Doctors now know a lot about how to handle the virus, and, especially in California, people have widely adopted masking and other practices to help slow the spread.
But unlike in the spring and summer when case rates in California sank to relatively low, manageable levels after the spring and summer peaks, Swartzberg does not expect that to happen so quickly this time.
“The numbers are going to get a lot higher in December and January and probably reach their peak my guess would be sometime in late January, early February, and then remain really high through February and start to drop by the end of February,” he said.
Why? A whole range of factors, including people gathering for the holidays — despite pleas from public health officials to stay apart — through the end of the year.
Travel is another problem, with people flying or driving in from hot spot areas or college students returning home and bringing the virus with them. Add in the ongoing flu season, and the ingredients are there for things to get a lot worse.
Think of the virus as fire in need of fuel, Swartzberg said. “Is there plenty of fuel in California? Yes. Are there embers flying to California? Yes. Are Californians different than anybody else? No.”
The data does point to a few differences between what’s happening in California and what’s going on in the rest of the country, however.
The state’s surge is not nearly as bad as the country’s overall and is happening slightly later, Gandhi thinks, in part because California officials have implemented a fairly clear, widespread system — those different colored tiers now familiar to residents all over the state.
The residents getting infected are also younger than in the past, when the virus ravaged nursing homes, a reason we should expect fewer deaths but a wider spread of cases, experts say.
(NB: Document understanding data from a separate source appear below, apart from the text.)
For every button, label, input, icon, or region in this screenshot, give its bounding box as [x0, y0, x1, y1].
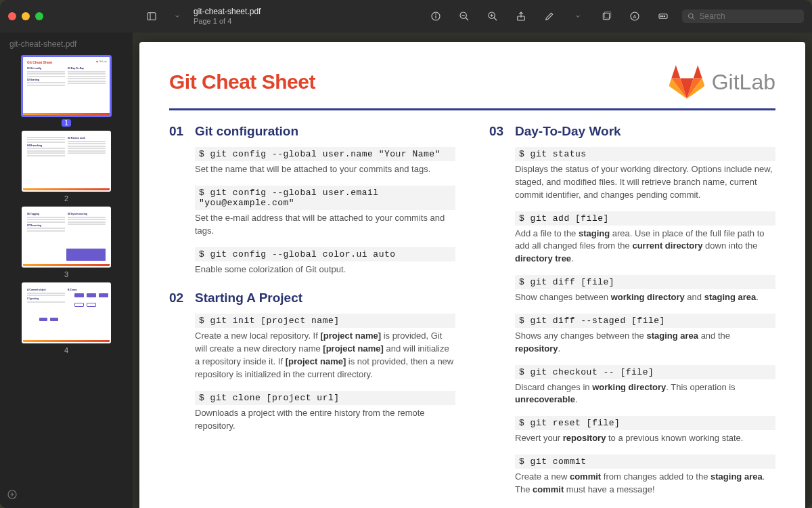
thumbnail-number: 4 — [64, 346, 68, 354]
svg-line-22 — [692, 17, 694, 19]
command-entry: $ git clone [project url]Downloads a pro… — [195, 391, 455, 433]
svg-text:A: A — [633, 14, 637, 20]
command-entry: $ git config --global user.email "you@ex… — [195, 186, 455, 238]
markup-button[interactable] — [540, 7, 559, 26]
command-entry: $ git diff [file]Show changes between wo… — [515, 275, 775, 304]
section-title: Starting A Project — [195, 291, 302, 305]
thumbnail-number: 2 — [64, 194, 68, 203]
command-text: $ git diff [file] — [515, 275, 775, 289]
svg-point-19 — [662, 16, 663, 16]
svg-point-4 — [436, 14, 436, 14]
command-entry: $ git commitCreate a new commit from cha… — [515, 454, 775, 496]
search-field-wrap[interactable] — [682, 9, 804, 23]
gitlab-icon — [669, 65, 705, 99]
page-indicator: Page 1 of 4 — [194, 17, 261, 25]
command-text: $ git init [project name] — [195, 314, 455, 328]
section-01: 01 Git configuration $ git config --glob… — [169, 124, 455, 276]
thumbnail-list: ◆GitLab Git Cheat Sheet 01 Git config02 … — [0, 53, 133, 508]
command-text: $ git diff --staged [file] — [515, 314, 775, 328]
brand-name: GitLab — [712, 70, 775, 95]
command-description: Add a file to the staging area. Use in p… — [515, 228, 775, 266]
zoom-in-button[interactable] — [483, 7, 502, 26]
section-03: 03 Day-To-Day Work $ git statusDisplays … — [489, 124, 775, 496]
thumbnail-sidebar: git-cheat-sheet.pdf ◆GitLab Git Cheat Sh… — [0, 33, 133, 508]
window-controls — [8, 12, 43, 20]
command-entry: $ git checkout -- [file]Discard changes … — [515, 365, 775, 407]
command-description: Enable some colorization of Git output. — [195, 263, 455, 276]
thumbnail-3[interactable]: 06 Tagging07 Reverting 08 Synchronizing … — [22, 207, 111, 278]
workspace: git-cheat-sheet.pdf ◆GitLab Git Cheat Sh… — [0, 33, 812, 508]
thumbnail-2[interactable]: 04 Branching 05 Review work 2 — [22, 131, 111, 203]
svg-line-6 — [466, 18, 468, 20]
command-entry: $ git reset [file]Revert your repository… — [515, 416, 775, 445]
titlebar: git-cheat-sheet.pdf Page 1 of 4 A — [0, 0, 812, 33]
svg-rect-14 — [604, 12, 610, 18]
form-fill-button[interactable] — [654, 7, 673, 26]
thumbnail-number: 1 — [62, 119, 71, 127]
command-entry: $ git config --global color.ui autoEnabl… — [195, 247, 455, 276]
command-description: Create a new local repository. If [proje… — [195, 330, 455, 381]
command-entry: $ git add [file]Add a file to the stagin… — [515, 211, 775, 266]
search-input[interactable] — [700, 12, 798, 21]
command-text: $ git commit — [515, 454, 775, 469]
command-text: $ git checkout -- [file] — [515, 365, 775, 379]
section-number: 02 — [169, 291, 187, 305]
fullscreen-window-button[interactable] — [35, 12, 43, 20]
section-title: Day-To-Day Work — [515, 124, 621, 139]
page-title: Git Cheat Sheet — [169, 70, 315, 93]
command-description: Displays the status of your working dire… — [515, 163, 775, 202]
add-page-button[interactable] — [7, 489, 18, 503]
pdf-page: Git Cheat Sheet GitLab — [139, 42, 805, 508]
search-icon — [687, 12, 696, 21]
command-text: $ git reset [file] — [515, 416, 775, 430]
thumbnail-number: 3 — [64, 270, 68, 278]
command-text: $ git status — [515, 147, 775, 161]
command-entry: $ git statusDisplays the status of your … — [515, 147, 775, 202]
section-02: 02 Starting A Project $ git init [projec… — [169, 291, 455, 432]
thumbnail-4[interactable]: A Commit objectC Ignoring B Zones 4 — [22, 282, 111, 354]
command-description: Create a new commit from changes added t… — [515, 471, 775, 496]
share-button[interactable] — [512, 7, 531, 26]
document-viewer[interactable]: Git Cheat Sheet GitLab — [133, 33, 812, 508]
svg-line-9 — [494, 18, 497, 20]
minimize-window-button[interactable] — [22, 12, 30, 20]
zoom-out-button[interactable] — [455, 7, 474, 26]
command-entry: $ git diff --staged [file]Shows any chan… — [515, 314, 775, 356]
command-text: $ git config --global user.name "Your Na… — [195, 147, 455, 161]
sidebar-mode-dropdown[interactable] — [168, 7, 187, 26]
command-text: $ git config --global user.email "you@ex… — [195, 186, 455, 210]
sidebar-doc-title: git-cheat-sheet.pdf — [0, 33, 133, 53]
command-description: Downloads a project with the entire hist… — [195, 407, 455, 433]
document-title-area: git-cheat-sheet.pdf Page 1 of 4 — [194, 7, 261, 24]
sidebar-toggle-button[interactable] — [142, 7, 161, 26]
command-text: $ git clone [project url] — [195, 391, 455, 405]
command-text: $ git add [file] — [515, 211, 775, 226]
left-column: 01 Git configuration $ git config --glob… — [169, 124, 455, 508]
rotate-button[interactable] — [597, 7, 616, 26]
command-description: Revert your repository to a previous kno… — [515, 432, 775, 445]
command-entry: $ git init [project name]Create a new lo… — [195, 314, 455, 381]
brand-logo: GitLab — [669, 65, 775, 99]
command-entry: $ git config --global user.name "Your Na… — [195, 147, 455, 176]
thumbnail-1[interactable]: ◆GitLab Git Cheat Sheet 01 Git config02 … — [22, 56, 111, 127]
svg-rect-13 — [603, 13, 609, 19]
command-description: Set the e-mail address that will be atta… — [195, 212, 455, 238]
svg-point-21 — [688, 14, 693, 18]
close-window-button[interactable] — [8, 12, 16, 20]
command-text: $ git config --global color.ui auto — [195, 247, 455, 261]
right-column: 03 Day-To-Day Work $ git statusDisplays … — [489, 124, 775, 508]
command-description: Discard changes in working directory. Th… — [515, 381, 775, 407]
section-number: 03 — [489, 124, 507, 139]
command-description: Show changes between working directory a… — [515, 291, 775, 304]
section-number: 01 — [169, 124, 187, 139]
section-title: Git configuration — [195, 124, 298, 139]
markup-dropdown[interactable] — [568, 7, 587, 26]
info-button[interactable] — [426, 7, 445, 26]
svg-rect-0 — [148, 13, 156, 20]
highlight-button[interactable]: A — [625, 7, 644, 26]
command-description: Set the name that will be attached to yo… — [195, 163, 455, 176]
command-description: Shows any changes between the staging ar… — [515, 330, 775, 356]
svg-point-20 — [664, 16, 664, 16]
document-filename: git-cheat-sheet.pdf — [194, 7, 261, 16]
svg-point-18 — [660, 16, 661, 16]
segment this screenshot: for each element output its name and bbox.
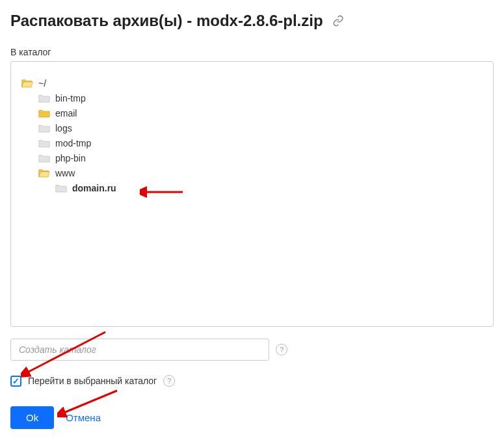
tree-node-label: logs bbox=[55, 123, 72, 133]
goto-catalog-checkbox[interactable]: ✓ bbox=[10, 376, 21, 387]
tree-node[interactable]: domain.ru bbox=[55, 182, 483, 195]
tree-node[interactable]: bin-tmp bbox=[38, 92, 483, 105]
folder-icon bbox=[38, 168, 50, 178]
tree-node-label: ~/ bbox=[38, 78, 46, 89]
tree-node-label: www bbox=[55, 168, 75, 178]
tree-node-label: bin-tmp bbox=[55, 93, 86, 104]
folder-icon bbox=[38, 108, 50, 118]
page-title: Распаковать архив(ы) - modx-2.8.6-pl.zip bbox=[10, 12, 323, 30]
folder-icon bbox=[38, 123, 50, 133]
folder-tree[interactable]: ~/bin-tmpemaillogsmod-tmpphp-binwwwdomai… bbox=[10, 61, 494, 327]
catalog-label: В каталог bbox=[10, 47, 494, 57]
tree-node-label: email bbox=[55, 108, 77, 118]
tree-node-label: domain.ru bbox=[72, 183, 116, 193]
tree-node[interactable]: php-bin bbox=[38, 152, 483, 165]
tree-node[interactable]: logs bbox=[38, 122, 483, 135]
folder-icon bbox=[38, 93, 50, 104]
link-icon[interactable] bbox=[332, 15, 344, 27]
tree-node-label: php-bin bbox=[55, 153, 86, 163]
help-icon[interactable]: ? bbox=[276, 344, 287, 355]
ok-button[interactable]: Ok bbox=[10, 406, 54, 429]
create-catalog-input[interactable] bbox=[10, 339, 269, 361]
tree-node[interactable]: mod-tmp bbox=[38, 137, 483, 150]
tree-node[interactable]: email bbox=[38, 107, 483, 120]
tree-root-node[interactable]: ~/ bbox=[21, 77, 483, 90]
folder-icon bbox=[38, 153, 50, 163]
svg-line-5 bbox=[64, 391, 117, 413]
cancel-button[interactable]: Отмена bbox=[66, 412, 101, 423]
folder-icon bbox=[55, 183, 67, 193]
help-icon[interactable]: ? bbox=[163, 375, 175, 387]
folder-open-icon bbox=[21, 78, 33, 89]
folder-icon bbox=[38, 138, 50, 148]
goto-catalog-label: Перейти в выбранный каталог bbox=[28, 376, 157, 386]
tree-node-label: mod-tmp bbox=[55, 138, 91, 148]
tree-node[interactable]: www bbox=[38, 167, 483, 180]
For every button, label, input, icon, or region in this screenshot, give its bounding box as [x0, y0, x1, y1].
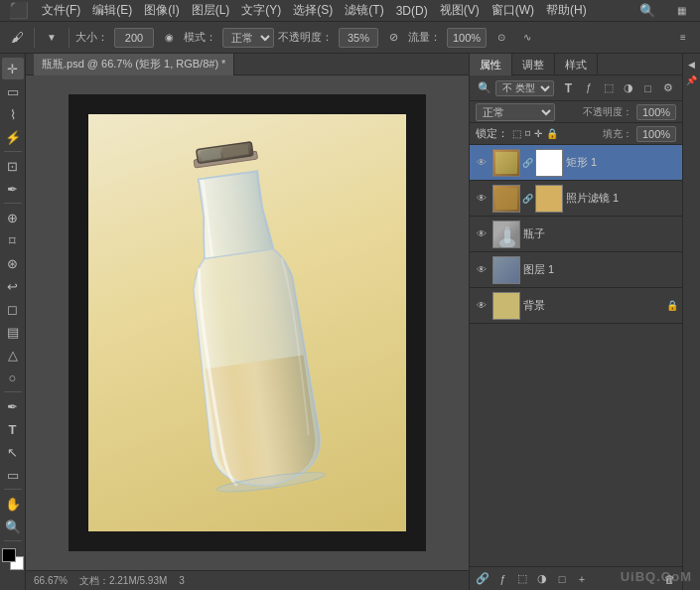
panel-settings-icon[interactable]: ⚙	[659, 79, 676, 97]
extra-settings-icon[interactable]: ≡	[672, 27, 694, 49]
separator-2	[69, 28, 70, 48]
zoom-tool[interactable]: 🔍	[2, 516, 24, 537]
layer-item-3[interactable]: 👁 图层 1	[470, 252, 682, 288]
layer-item-0[interactable]: 👁 🔗 矩形 1	[470, 145, 682, 181]
lock-all-icon[interactable]: 🔒	[546, 128, 558, 139]
brush-size-input[interactable]	[114, 28, 154, 48]
menu-text[interactable]: 文字(Y)	[241, 2, 281, 19]
add-link-btn[interactable]: 🔗	[474, 570, 491, 588]
menu-image[interactable]: 图像(I)	[144, 2, 179, 19]
menu-filter[interactable]: 滤镜(T)	[345, 2, 383, 19]
eraser-tool[interactable]: ◻	[2, 298, 24, 320]
tool-sep-1	[4, 151, 22, 152]
separator-1	[34, 28, 35, 48]
opacity-value-input[interactable]	[636, 104, 676, 120]
smoothing-icon[interactable]: ∿	[516, 27, 538, 49]
layer-visibility-2[interactable]: 👁	[474, 226, 490, 242]
opacity-label: 不透明度：	[583, 105, 632, 119]
workspace-icon[interactable]: ▦	[670, 0, 692, 22]
canvas-tab-bar: 瓶瓶.psd @ 66.7% (矩形 1, RGB/8#) *	[26, 54, 469, 75]
add-adjustment-btn[interactable]: ◑	[533, 570, 551, 588]
panel-mask-icon[interactable]: ⬚	[600, 79, 617, 97]
move-tool[interactable]: ✛	[2, 58, 24, 79]
zoom-level: 66.67%	[34, 575, 68, 586]
layer-thumb-0	[492, 149, 520, 177]
tablet-pressure-icon[interactable]: ⊙	[490, 27, 512, 49]
color-swatches[interactable]	[2, 548, 24, 570]
fill-value-input[interactable]	[636, 126, 676, 142]
dodge-tool[interactable]: ○	[2, 367, 24, 388]
healing-tool[interactable]: ⊕	[2, 207, 24, 228]
opacity-input[interactable]	[339, 28, 378, 48]
layer-thumb-4	[492, 292, 520, 320]
layer-blend-mode-select[interactable]: 正常	[476, 103, 555, 121]
panel-adjust-icon[interactable]: ◑	[620, 79, 636, 97]
airbrush-icon[interactable]: ⊘	[382, 27, 404, 49]
add-layer-btn[interactable]: +	[573, 570, 591, 588]
layer-item-2[interactable]: 👁 瓶子	[470, 217, 682, 252]
selection-tool[interactable]: ▭	[2, 80, 24, 102]
lock-image-icon[interactable]: ⌑	[525, 128, 530, 139]
panel-type-select[interactable]: 不 类型	[495, 80, 554, 96]
panel-text-icon[interactable]: T	[560, 79, 577, 97]
lasso-tool[interactable]: ⌇	[2, 103, 24, 125]
panel-fx-icon[interactable]: ƒ	[580, 79, 597, 97]
layer-visibility-4[interactable]: 👁	[474, 298, 490, 314]
brush-tool-icon[interactable]: 🖌	[6, 27, 28, 49]
panel-icons-row: 🔍 不 类型 T ƒ ⬚ ◑ □ ⚙	[470, 75, 682, 101]
layer-visibility-1[interactable]: 👁	[474, 191, 490, 207]
menu-window[interactable]: 窗口(W)	[491, 2, 534, 19]
tab-styles[interactable]: 样式	[555, 54, 598, 75]
menu-edit[interactable]: 编辑(E)	[92, 2, 132, 19]
layer-visibility-0[interactable]: 👁	[474, 155, 490, 171]
lock-position-icon[interactable]: ✛	[534, 128, 542, 139]
crop-tool[interactable]: ⊡	[2, 155, 24, 177]
text-tool[interactable]: T	[2, 418, 24, 440]
brush-tool[interactable]: ⌑	[2, 229, 24, 251]
shape-tool[interactable]: ▭	[2, 464, 24, 486]
menu-bar: ⬛ 文件(F) 编辑(E) 图像(I) 图层(L) 文字(Y) 选择(S) 滤镜…	[0, 0, 700, 22]
tab-properties[interactable]: 属性	[470, 54, 512, 75]
canvas-workspace[interactable]	[26, 75, 469, 570]
panel-group-icon[interactable]: □	[639, 79, 656, 97]
hand-tool[interactable]: ✋	[2, 493, 24, 515]
layer-item-1[interactable]: 👁 🔗 照片滤镜 1	[470, 181, 682, 217]
menu-file[interactable]: 文件(F)	[42, 2, 80, 19]
svg-rect-7	[505, 226, 509, 231]
canvas-tab-item[interactable]: 瓶瓶.psd @ 66.7% (矩形 1, RGB/8#) *	[34, 54, 234, 75]
narrow-pin-btn[interactable]: 📌	[685, 74, 699, 87]
layers-list: 👁 🔗 矩形 1 👁 🔗 照片滤镜 1 👁	[470, 145, 682, 566]
menu-3d[interactable]: 3D(D)	[396, 4, 428, 18]
layer-item-4[interactable]: 👁 背景 🔒	[470, 288, 682, 324]
history-brush[interactable]: ↩	[2, 275, 24, 297]
main-layout: ✛ ▭ ⌇ ⚡ ⊡ ✒ ⊕ ⌑ ⊛ ↩ ◻ ▤ △ ○ ✒ T ↖ ▭ ✋ 🔍 …	[0, 54, 700, 590]
pen-tool[interactable]: ✒	[2, 395, 24, 417]
brush-settings-icon[interactable]: ◉	[158, 27, 180, 49]
menu-select[interactable]: 选择(S)	[293, 2, 333, 19]
status-info: 文档：2.21M/5.93M	[79, 574, 167, 588]
narrow-collapse-btn[interactable]: ◀	[685, 58, 699, 72]
flow-input[interactable]	[447, 28, 487, 48]
menu-view[interactable]: 视图(V)	[440, 2, 480, 19]
clone-tool[interactable]: ⊛	[2, 252, 24, 274]
menu-layer[interactable]: 图层(L)	[192, 2, 230, 19]
eyedropper-tool[interactable]: ✒	[2, 178, 24, 200]
filter-icon[interactable]: 🔍	[476, 79, 492, 97]
foreground-color[interactable]	[2, 548, 16, 562]
add-effect-btn[interactable]: ƒ	[493, 570, 511, 588]
path-select-tool[interactable]: ↖	[2, 441, 24, 463]
layer-visibility-3[interactable]: 👁	[474, 262, 490, 278]
gradient-tool[interactable]: ▤	[2, 321, 24, 343]
add-mask-btn[interactable]: ⬚	[513, 570, 531, 588]
tool-preset-icon[interactable]: ▼	[41, 27, 63, 49]
menu-help[interactable]: 帮助(H)	[546, 2, 587, 19]
magic-wand-tool[interactable]: ⚡	[2, 126, 24, 148]
add-group-btn[interactable]: □	[553, 570, 571, 588]
lock-transparent-icon[interactable]: ⬚	[512, 128, 521, 139]
blend-mode-select[interactable]: 正常	[222, 28, 274, 48]
tab-adjustments[interactable]: 调整	[512, 54, 555, 75]
layer-name-4: 背景	[523, 298, 663, 313]
search-icon[interactable]: 🔍	[636, 0, 658, 22]
blur-tool[interactable]: △	[2, 344, 24, 366]
delete-layer-btn[interactable]: 🗑	[660, 570, 678, 588]
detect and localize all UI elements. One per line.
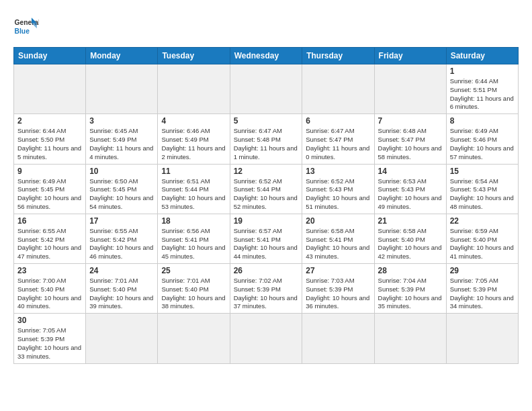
calendar-cell: 15Sunrise: 6:54 AM Sunset: 5:43 PM Dayli… xyxy=(446,164,518,214)
day-number: 28 xyxy=(378,266,443,275)
logo-icon: General Blue xyxy=(13,13,39,39)
day-number: 7 xyxy=(378,116,443,126)
day-of-week-thursday: Thursday xyxy=(302,48,374,64)
day-info: Sunrise: 6:48 AM Sunset: 5:47 PM Dayligh… xyxy=(378,127,443,161)
calendar-cell: 17Sunrise: 6:55 AM Sunset: 5:42 PM Dayli… xyxy=(86,214,158,263)
calendar-cell: 3Sunrise: 6:45 AM Sunset: 5:49 PM Daylig… xyxy=(86,114,158,164)
calendar-cell: 25Sunrise: 7:01 AM Sunset: 5:40 PM Dayli… xyxy=(158,264,230,314)
logo: General Blue xyxy=(13,13,39,39)
day-info: Sunrise: 6:54 AM Sunset: 5:43 PM Dayligh… xyxy=(450,177,515,212)
calendar-cell: 1Sunrise: 6:44 AM Sunset: 5:51 PM Daylig… xyxy=(446,64,518,114)
day-info: Sunrise: 7:02 AM Sunset: 5:39 PM Dayligh… xyxy=(234,277,299,311)
day-number: 4 xyxy=(161,116,226,126)
calendar-cell: 2Sunrise: 6:44 AM Sunset: 5:50 PM Daylig… xyxy=(14,114,86,164)
day-number: 8 xyxy=(450,116,515,126)
calendar-cell: 13Sunrise: 6:52 AM Sunset: 5:43 PM Dayli… xyxy=(302,164,374,214)
day-number: 23 xyxy=(17,266,82,275)
day-number: 14 xyxy=(378,167,443,176)
day-of-week-wednesday: Wednesday xyxy=(230,48,302,64)
week-row-5: 30Sunrise: 7:05 AM Sunset: 5:39 PM Dayli… xyxy=(14,314,519,363)
header: General Blue xyxy=(13,13,519,39)
day-number: 2 xyxy=(17,116,82,126)
svg-text:Blue: Blue xyxy=(15,28,30,35)
day-number: 9 xyxy=(17,167,82,176)
day-number: 12 xyxy=(234,167,299,176)
day-of-week-monday: Monday xyxy=(86,48,158,64)
calendar: SundayMondayTuesdayWednesdayThursdayFrid… xyxy=(13,47,519,364)
calendar-cell: 20Sunrise: 6:58 AM Sunset: 5:41 PM Dayli… xyxy=(302,214,374,263)
day-number: 30 xyxy=(17,316,82,325)
day-info: Sunrise: 7:03 AM Sunset: 5:39 PM Dayligh… xyxy=(306,277,370,311)
day-info: Sunrise: 6:45 AM Sunset: 5:49 PM Dayligh… xyxy=(89,127,154,161)
day-info: Sunrise: 6:52 AM Sunset: 5:43 PM Dayligh… xyxy=(306,177,370,212)
day-number: 27 xyxy=(306,266,370,275)
calendar-cell xyxy=(302,64,374,114)
calendar-cell: 19Sunrise: 6:57 AM Sunset: 5:41 PM Dayli… xyxy=(230,214,302,263)
calendar-cell xyxy=(230,64,302,114)
day-number: 19 xyxy=(234,216,299,226)
day-info: Sunrise: 6:58 AM Sunset: 5:40 PM Dayligh… xyxy=(378,227,443,261)
calendar-cell xyxy=(230,314,302,363)
day-number: 1 xyxy=(450,66,515,76)
calendar-cell: 14Sunrise: 6:53 AM Sunset: 5:43 PM Dayli… xyxy=(374,164,446,214)
calendar-cell xyxy=(374,64,446,114)
day-number: 25 xyxy=(161,266,226,275)
calendar-cell: 7Sunrise: 6:48 AM Sunset: 5:47 PM Daylig… xyxy=(374,114,446,164)
day-info: Sunrise: 6:47 AM Sunset: 5:47 PM Dayligh… xyxy=(306,127,370,161)
day-info: Sunrise: 6:55 AM Sunset: 5:42 PM Dayligh… xyxy=(17,227,82,261)
day-info: Sunrise: 7:05 AM Sunset: 5:39 PM Dayligh… xyxy=(450,277,515,311)
day-info: Sunrise: 7:05 AM Sunset: 5:39 PM Dayligh… xyxy=(17,326,82,361)
day-number: 20 xyxy=(306,216,370,226)
calendar-cell: 11Sunrise: 6:51 AM Sunset: 5:44 PM Dayli… xyxy=(158,164,230,214)
calendar-cell: 27Sunrise: 7:03 AM Sunset: 5:39 PM Dayli… xyxy=(302,264,374,314)
calendar-cell: 26Sunrise: 7:02 AM Sunset: 5:39 PM Dayli… xyxy=(230,264,302,314)
day-number: 6 xyxy=(306,116,370,126)
calendar-cell: 22Sunrise: 6:59 AM Sunset: 5:40 PM Dayli… xyxy=(446,214,518,263)
calendar-cell: 4Sunrise: 6:46 AM Sunset: 5:49 PM Daylig… xyxy=(158,114,230,164)
day-info: Sunrise: 6:49 AM Sunset: 5:45 PM Dayligh… xyxy=(17,177,82,212)
day-info: Sunrise: 6:47 AM Sunset: 5:48 PM Dayligh… xyxy=(234,127,299,161)
day-number: 29 xyxy=(450,266,515,275)
day-info: Sunrise: 7:01 AM Sunset: 5:40 PM Dayligh… xyxy=(89,277,154,311)
day-info: Sunrise: 6:57 AM Sunset: 5:41 PM Dayligh… xyxy=(234,227,299,261)
day-info: Sunrise: 7:04 AM Sunset: 5:39 PM Dayligh… xyxy=(378,277,443,311)
calendar-cell: 23Sunrise: 7:00 AM Sunset: 5:40 PM Dayli… xyxy=(14,264,86,314)
day-of-week-tuesday: Tuesday xyxy=(158,48,230,64)
calendar-cell: 12Sunrise: 6:52 AM Sunset: 5:44 PM Dayli… xyxy=(230,164,302,214)
page: General Blue SundayMondayTuesdayWednesda… xyxy=(0,0,532,371)
day-info: Sunrise: 6:56 AM Sunset: 5:41 PM Dayligh… xyxy=(161,227,226,261)
week-row-2: 9Sunrise: 6:49 AM Sunset: 5:45 PM Daylig… xyxy=(14,164,519,214)
calendar-cell: 24Sunrise: 7:01 AM Sunset: 5:40 PM Dayli… xyxy=(86,264,158,314)
week-row-0: 1Sunrise: 6:44 AM Sunset: 5:51 PM Daylig… xyxy=(14,64,519,114)
week-row-3: 16Sunrise: 6:55 AM Sunset: 5:42 PM Dayli… xyxy=(14,214,519,263)
day-number: 3 xyxy=(89,116,154,126)
day-number: 24 xyxy=(89,266,154,275)
calendar-cell xyxy=(14,64,86,114)
calendar-cell: 30Sunrise: 7:05 AM Sunset: 5:39 PM Dayli… xyxy=(14,314,86,363)
day-info: Sunrise: 7:00 AM Sunset: 5:40 PM Dayligh… xyxy=(17,277,82,311)
day-number: 26 xyxy=(234,266,299,275)
day-of-week-friday: Friday xyxy=(374,48,446,64)
day-info: Sunrise: 6:46 AM Sunset: 5:49 PM Dayligh… xyxy=(161,127,226,161)
day-number: 21 xyxy=(378,216,443,226)
day-number: 17 xyxy=(89,216,154,226)
calendar-cell xyxy=(446,314,518,363)
day-number: 10 xyxy=(89,167,154,176)
day-info: Sunrise: 6:44 AM Sunset: 5:50 PM Dayligh… xyxy=(17,127,82,161)
week-row-1: 2Sunrise: 6:44 AM Sunset: 5:50 PM Daylig… xyxy=(14,114,519,164)
day-number: 22 xyxy=(450,216,515,226)
calendar-cell xyxy=(302,314,374,363)
calendar-cell: 29Sunrise: 7:05 AM Sunset: 5:39 PM Dayli… xyxy=(446,264,518,314)
day-info: Sunrise: 6:59 AM Sunset: 5:40 PM Dayligh… xyxy=(450,227,515,261)
calendar-cell: 5Sunrise: 6:47 AM Sunset: 5:48 PM Daylig… xyxy=(230,114,302,164)
calendar-cell: 18Sunrise: 6:56 AM Sunset: 5:41 PM Dayli… xyxy=(158,214,230,263)
calendar-cell: 10Sunrise: 6:50 AM Sunset: 5:45 PM Dayli… xyxy=(86,164,158,214)
calendar-cell: 16Sunrise: 6:55 AM Sunset: 5:42 PM Dayli… xyxy=(14,214,86,263)
day-info: Sunrise: 6:50 AM Sunset: 5:45 PM Dayligh… xyxy=(89,177,154,212)
calendar-cell xyxy=(158,64,230,114)
day-of-week-sunday: Sunday xyxy=(14,48,86,64)
day-number: 5 xyxy=(234,116,299,126)
calendar-cell: 21Sunrise: 6:58 AM Sunset: 5:40 PM Dayli… xyxy=(374,214,446,263)
calendar-cell: 8Sunrise: 6:49 AM Sunset: 5:46 PM Daylig… xyxy=(446,114,518,164)
calendar-cell: 28Sunrise: 7:04 AM Sunset: 5:39 PM Dayli… xyxy=(374,264,446,314)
For example, in the last two weeks, nearly half of the state’s coronavirus cases were among people younger than 35, according to infectious disease epidemiologist George Lemp, who has calculated the trends using state data. Young people are far, far less likely to die of the coronavirus.
“They are also more frequently asymptomatic and capable of spreading the virus silently while it’s undetected,” Lemp said.
One good sign: In California, the current sevenday average case rate per 100,000 people is around 20. In the rest of the U. S., it’s more than double that — roughly 49. In some states, such as Iowa and North Dakota, the rates are much higher — north of 100. Why? Aggressive public health policies and a population generally willing to follow them. Swartzberg attributes some of that mentality to the AIDS epidemic that hit San Francisco in the early ’80s, which helped regional public health officials learn to work with activists and, ultimately, the public.
“We’re reaping the fruits of that here,” he said.